Search the records below for the string "techniczne" and copy each line where it turns up.

Segment Start: MATERIAL FOR THIS TASK

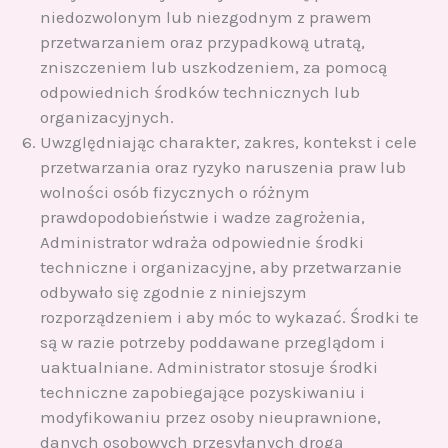
niedozwolonym lub niezgodnym z prawem
przetwarzaniem oraz przypadkową utratą,
zniszczeniem lub uszkodzeniem, za pomocą
odpowiednich środków technicznych lub
organizacyjnych.
Uwzględniając charakter, zakres, kontekst i cele
przetwarzania oraz ryzyko naruszenia praw lub
wolności osób fizycznych o różnym
prawdopodobieństwie i wadze zagrożenia,
Administrator wdraża odpowiednie środki
techniczne i organizacyjne, aby przetwarzanie
odbywało się zgodnie z niniejszym
rozporządzeniem i aby móc to wykazać. Środki te
są w razie potrzeby poddawane przeglądom i
uaktualniane. Administrator stosuje środki
techniczne zapobiegające pozyskiwaniu i
modyfikowaniu przez osoby nieuprawnione,
danych osobowych przesyłanych drogą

Segment End: MATERIAL FOR THIS TASK

COMPLETED EXERCISE:
techniczne i organizacyjne, aby przetwarzanie
techniczne zapobiegające pozyskiwaniu i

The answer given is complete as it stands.